■ **WHAT IS REQUIRED**:
Make an exact copy of all the records, one that contains none of the pictures.

Dataset entries:
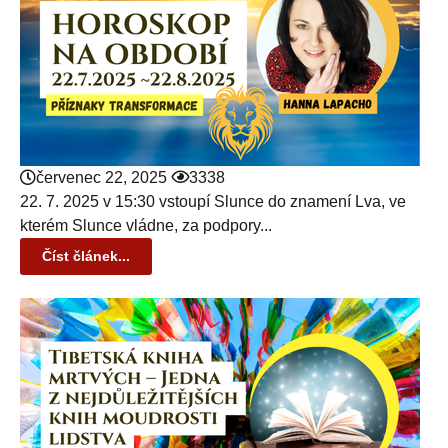
červenec 22, 2025
3338
22. 7. 2025 v 15:30 vstoupí Slunce do znamení Lva, ve
kterém Slunce vládne, za podpory...
Číst článek...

■ **SOLVED PROBLEM**:
červenec 22, 2025
3338
22. 7. 2025 v 15:30 vstoupí Slunce do znamení Lva, ve
kterém Slunce vládne, za podpory...
Číst článek...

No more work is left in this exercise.